The elderly and children in particular need to visit a physician if they are not feeling well, not eating or seem lethargic.
If you’re generally healthy, there is much you can do to minimize costs.
The first, and easiest, thing is to communicate with your physician about routine needs without an office visit. Call and see if your symptoms warrant an in-person consult. You can also use e-mail for day-to-day matters.
Next, always be honest with your doctor about your financial situation. If your doctor recommends an expensive test or treatment, ask if it’s really necessary or if there are less costly options you can try first.
Dentists, for example, say some patients are choosing to simply have abscessed teeth removed rather than pay for more expensive oral-surgery fixes, such as root canals, crowns or bridgework.
“Right now, we’re just seeing people being much more conservative,” said Dr. Gary Jones, a Mesa-area dentist. “There are a lot of those decisions being made. It’s usually an issue of, ‘There’s a right way, and then there’s something we can do to get by until we can do it the right way.’”
Doctors say effectively controlling the cost of medications is one of the best ways to have a positive impact on your health care budget.
There are several ways to do this without causing yourself harm.
The first, and most obvious, is to speak with your doctor or pharmacist about the use of generic medications. A variety of retailers now offer hundreds of medications in generic form for as little as $4 for a 30-day supply or $10 for a 90-day supply.
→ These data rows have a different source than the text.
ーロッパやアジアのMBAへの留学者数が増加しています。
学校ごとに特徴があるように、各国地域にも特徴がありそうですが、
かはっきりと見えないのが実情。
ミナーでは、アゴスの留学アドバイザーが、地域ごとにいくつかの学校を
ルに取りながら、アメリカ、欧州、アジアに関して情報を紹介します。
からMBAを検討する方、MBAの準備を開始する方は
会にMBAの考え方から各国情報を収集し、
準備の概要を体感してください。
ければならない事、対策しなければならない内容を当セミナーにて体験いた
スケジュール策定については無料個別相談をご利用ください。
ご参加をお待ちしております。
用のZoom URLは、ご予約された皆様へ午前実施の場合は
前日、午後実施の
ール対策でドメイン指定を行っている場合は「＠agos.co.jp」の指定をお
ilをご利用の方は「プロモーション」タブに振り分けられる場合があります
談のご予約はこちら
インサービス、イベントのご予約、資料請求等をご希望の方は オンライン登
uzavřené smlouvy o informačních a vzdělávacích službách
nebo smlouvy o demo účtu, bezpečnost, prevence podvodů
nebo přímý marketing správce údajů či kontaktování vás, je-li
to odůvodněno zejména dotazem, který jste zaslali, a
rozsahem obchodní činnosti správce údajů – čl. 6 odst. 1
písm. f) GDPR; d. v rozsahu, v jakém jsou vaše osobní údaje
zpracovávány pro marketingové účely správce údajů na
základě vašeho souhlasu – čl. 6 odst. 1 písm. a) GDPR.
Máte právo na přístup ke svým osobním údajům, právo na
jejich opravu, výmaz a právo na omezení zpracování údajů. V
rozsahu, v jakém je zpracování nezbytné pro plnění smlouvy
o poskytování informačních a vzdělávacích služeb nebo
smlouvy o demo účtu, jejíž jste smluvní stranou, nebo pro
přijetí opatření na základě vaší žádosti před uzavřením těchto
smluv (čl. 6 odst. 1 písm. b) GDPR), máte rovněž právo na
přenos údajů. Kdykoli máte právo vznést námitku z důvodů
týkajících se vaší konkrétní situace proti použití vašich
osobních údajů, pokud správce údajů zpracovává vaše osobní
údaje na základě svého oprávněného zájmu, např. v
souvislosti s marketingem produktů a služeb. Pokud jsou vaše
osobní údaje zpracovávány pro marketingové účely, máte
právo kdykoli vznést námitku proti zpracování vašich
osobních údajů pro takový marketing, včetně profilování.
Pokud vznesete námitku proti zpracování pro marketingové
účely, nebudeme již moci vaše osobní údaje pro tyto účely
“I would recommend that you simply not use brand names unless your doctor says there is a specific reason for you to take one,” said John Cerni, a pharmacy supervisor for CVS in Chandler.
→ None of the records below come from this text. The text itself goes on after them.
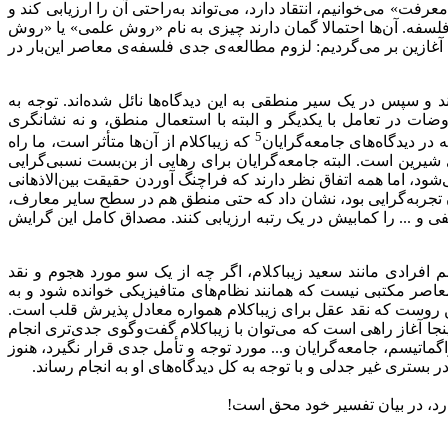
فت» می‌خوانیم، انتقاد دارد، می‌تواند به‌راحتی آن را ارزیابی کند و
لسفه. آن‌ها احتمالا گمان دارند چیزی به نام «روش علمی» یا «روش
غازین بر می‌گردیم: لزوم مطالعه‌ی جدی فلسفه‌ی معاصر این‌بار در
ند و سپس در یک سیر منطقی به این دیدگاه‌ها نائل شده‌اند. توجه به
ضات در تعامل با یکدیگر و البته با استعمال منطق، و نه نشانگری
5
 در دیدگاه‌های جامعه‌گرایان
که زیباکلام از آن‌ها متأثر است، ما راه
 شیرین است. البته جامعه‌گرایان برای رهایی از بن‌بست نسبی‌گرایی
‌شود، اما همه اتفاق نظر دارند که فراچنگ آوردن حقیقت بین‌الاذهانی
ون تجربه‌گرایی بود، نشان داد که حتی منطق هم در سطح سایر معارف،
ی و ... را کمابیش در یک رتبه ارزیابی کنند. مصداق کامل این گرایش
م افرادی مانند سعید زیباکلام، اگر چه از یک سو مورد هجوم و نقد
عاصر مکتبی نیست که همانند نظام‌های متافیزیکی خوانده شود و به
 این روست که نقد عقل برای زیباکلام همواره معادل پذیرش قلب است.
نجا آغاز راهی است که می‌توان با زیباکلام گفت‌وگوی جدی‌تری انجام
ماتیسم، جامعه‌گرایان و... مورد توجه و تأمل جدی قرار نگیرد، هنوز
 بستری غیر جدلی و با توجه به کل دیدگاه‌های او به انجام رساند.
ارد، در بیان تفسیر خود محق است!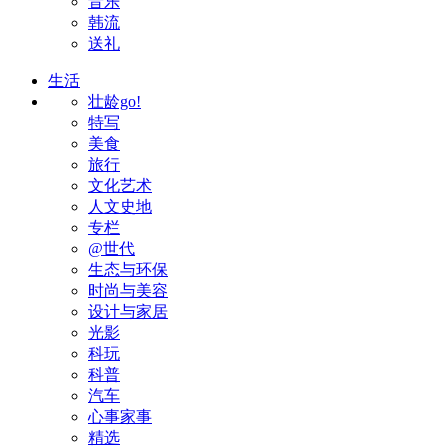
音乐
韩流
送礼
生活
壮龄go!
特写
美食
旅行
文化艺术
人文史地
专栏
@世代
生态与环保
时尚与美容
设计与家居
光影
科玩
科普
汽车
心事家事
精选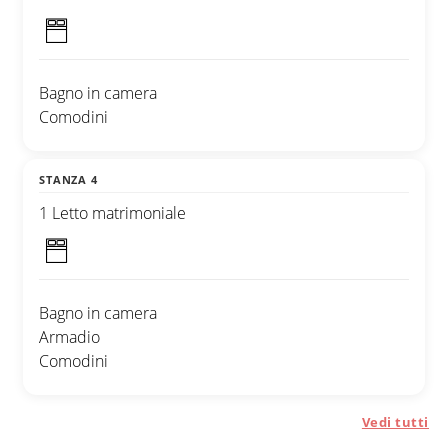
Bagno in camera
Comodini
STANZA 4
1 Letto matrimoniale
Bagno in camera
Armadio
Comodini
Vedi tutti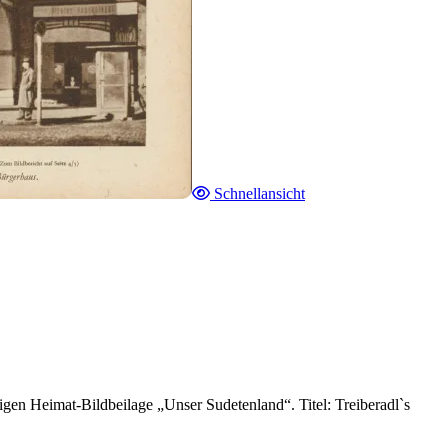
Schnellansicht
gen Heimat-Bildbeilage „Unser Sudetenland“. Titel: Treiberadl`s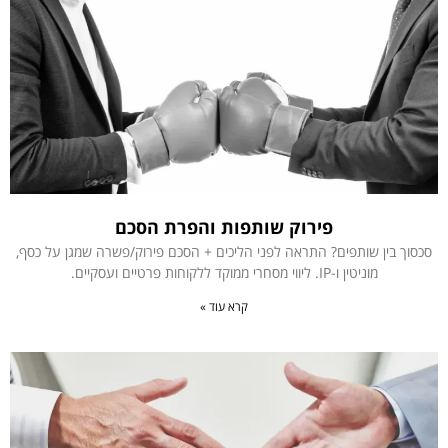
פירוק שותפות והפרת הסכם
סכסוך בין שותפים? התראה לפני הליכים + הסכם פירוק/פשרה שמגן על כסף,
מוניטין ו-IP. ליווי מסחרי ממוקד ללקוחות פרטיים ועסקיים.
קרא עוד »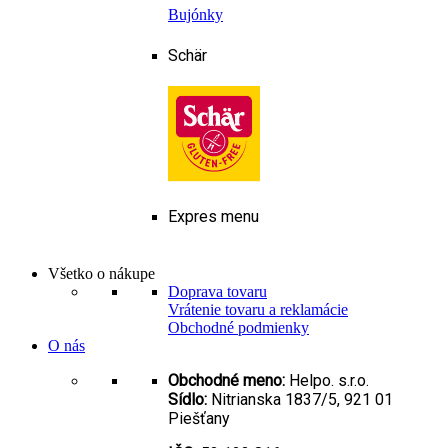
Bujónky
Schär
Expres menu
Všetko o nákupe
Doprava tovaru
Vrátenie tovaru a reklamácie
Obchodné podmienky
O nás
Obchodné meno:
Helpo. s.r.o.
Sídlo:
Nitrianska 1837/5, 921 01
Piešťany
If your medication doesn’t come in a generic form, there are still other ways to save.
For example, if you have insurance, check your provider’s formulary, which is the list of drugs covered by your plan.
Many insurance companies have different “tiers” of medication. Co-pays for some might run as high as $45, whereas a similar medication in a different tier could cost as little as $10 or $20, Cerni said. Check with your doctor or pharmacist about the less expensive option.
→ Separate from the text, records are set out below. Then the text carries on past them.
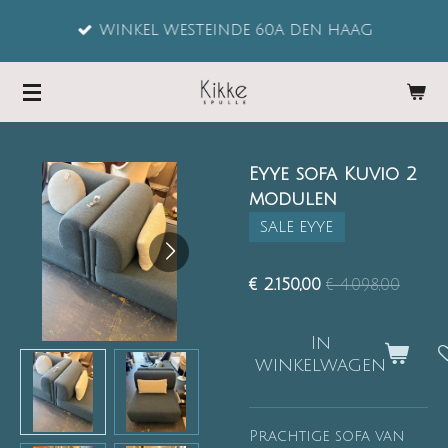
Ga
WINKEL WESTEINDE 60A DEN HAAG
direct
naar
de
hoofdinhoud
Eyye sofa Kuvio 2
modulen
SALE EYYE
€ 2.150,00
€ 4.098,00
In
winkelwagen
Prachtige sofa van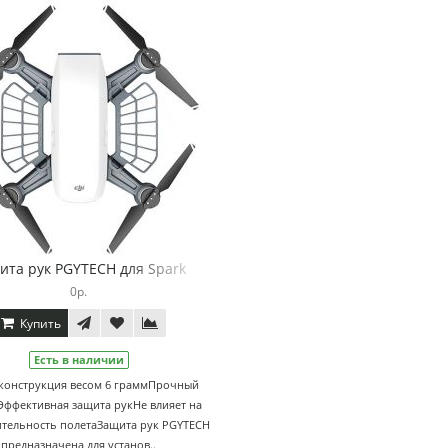
ита рук PGYTECH для Spark
0р.
Купить
Есть в наличии
 конструкция весом 6 граммПрочный
Эффективная защита рукНе влияет на
тельность полетаЗащита рук PGYTECH
предназначена для установ..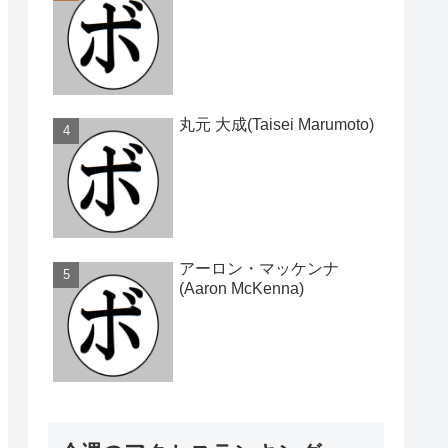
丸元 大成(Taisei Marumoto)
アーロン・マッケンナ
(Aaron McKenna)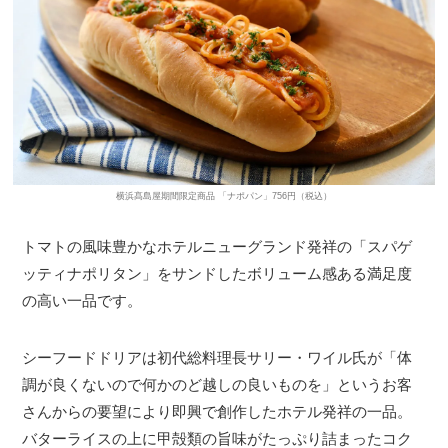
横浜髙島屋期間限定商品 「ナポパン」756円（税込）
トマトの風味豊かなホテルニューグランド発祥の「スパゲ
ッティナポリタン」をサンドしたボリューム感ある満足度
の高い一品です。
シーフードドリアは初代総料理長サリー・ワイル氏が「体
調が良くないので何かのど越しの良いものを」というお客
さんからの要望により即興で創作したホテル発祥の一品。
バターライスの上に甲殻類の旨味がたっぷり詰まったコク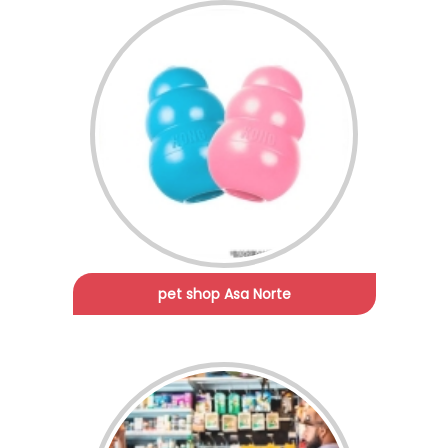
pet shop Asa Norte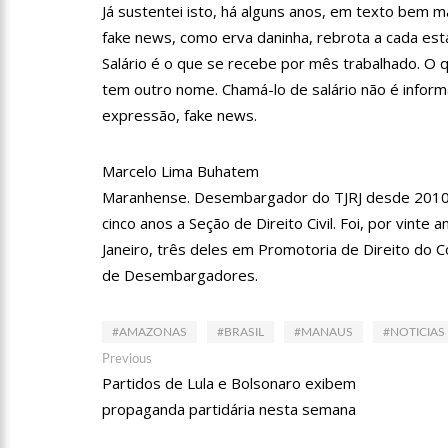
Já sustentei isto, há alguns anos, em texto bem m
14:25
Confira quais bairr
fake news, como erva daninha, rebrota a cada estaç
Salário é o que se recebe por mês trabalhado. O 
tem outro nome. Chamá-lo de salário não é informa
14:17
Motoristas de aplic
expressão, fake news.
14:10
Após matar colegas, 
Marcelo Lima Buhatem
Maranhense. Desembargador do TJRJ desde 2010, 
cinco anos a Seção de Direito Civil. Foi, por vint
13:52
Jovem sofre queimad
Janeiro, três deles em Promotoria de Direito do C
de Desembargadores.
13:35
Mulher morre atrop
#AMAZONAS
#BRASIL
#MANAUS
#NOTICIAS
Navegação
Previous
13:05
Cultura Manaus: 21
Previous
post:
Partidos de Lula e Bolsonaro exibem
de
nove espaços culturais
propaganda partidária nesta semana
Post
12:57
Agenor Tupinambá 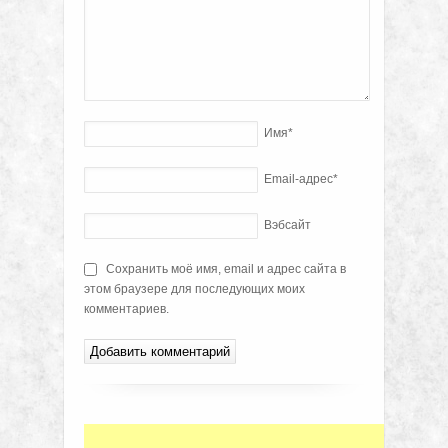
Имя
*
Email-адрес
*
Вэбсайт
Сохранить моё имя, email и адрес сайта в
этом браузере для последующих моих
комментариев.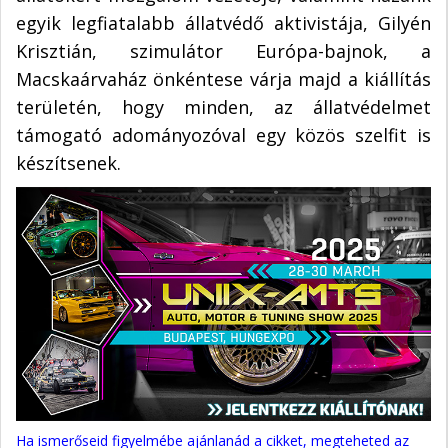
egyik legfiatalabb állatvédő aktivistája, Gilyén
Krisztián, szimulátor Európa-bajnok, a
Macskaárvaház önkéntese várja majd a kiállítás
területén, hogy minden, az állatvédelmet
támogató adományozóval egy közös szelfit is
készítsenek.
Ha ismerőseid figyelmébe ajánlanád a cikket, megteheted az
In many cases, a physician can prescribe a double-strength dose of an existing medication, which allows the patient to cut the pills in half and stretch them twice as long.
“The most important thing is to stay in touch with your provider,” said Kim Leight, a Tempe-based mental health nurse practitioner. “We don’t cut people off. We have samples, we don’t have as much as we used to, but we really want to continue helping.”
Doctors warn that patients should never stop taking a prescription without consulting with a doctor. They also say people should not skip doses of a prescription or take only half a pill in an attempt to make the medication last longer.
Physicians say that this tactic, which basically gives you half a dose, undermines the medication’s ability to work properly. The results can be deadly, doctors say.
“I had a patient in ICU over the weekend because she decided to stop taking her anti-psychotic. She couldn’t afford it and had a breakdown,” Leight said.
Doctors say that in trying economic times such as these, stress levels skyrocket. That can have a very negative effect on the immune system.
As hard — and even simplistic — as it may sound, physicians say getting adequate amounts of sleep and proper nutrition are among the most important things patients can do to help keep their stress levels in check and their immune system healthy.
The best prevention efforts tend to cost very little.
“I truly believe in preventative care,” Lao said. “It’s so fundamental, but we tend to ignore the basics. And then our immunity goes down, and we get sick.”